• [Task instructions]: Exactly the lines from the one with "Cristo continúa siendo" to the end of the listing must be repeated, both ends included, with nothing added.

• [Information shown]:
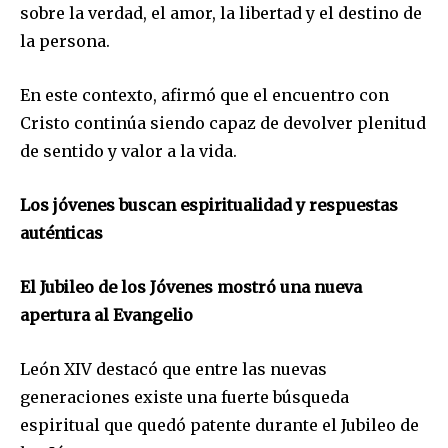
sobre la verdad, el amor, la libertad y el destino de
la persona.
En este contexto, afirmó que el encuentro con
Cristo continúa siendo capaz de devolver plenitud
de sentido y valor a la vida.
Los jóvenes buscan espiritualidad y respuestas
auténticas
El Jubileo de los Jóvenes mostró una nueva
apertura al Evangelio
León XIV destacó que entre las nuevas
generaciones existe una fuerte búsqueda
espiritual que quedó patente durante el Jubileo de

• [Result below]:
Cristo continúa siendo capaz de devolver plenitud
de sentido y valor a la vida.
Los jóvenes buscan espiritualidad y respuestas
auténticas
El Jubileo de los Jóvenes mostró una nueva
apertura al Evangelio
León XIV destacó que entre las nuevas
generaciones existe una fuerte búsqueda
espiritual que quedó patente durante el Jubileo de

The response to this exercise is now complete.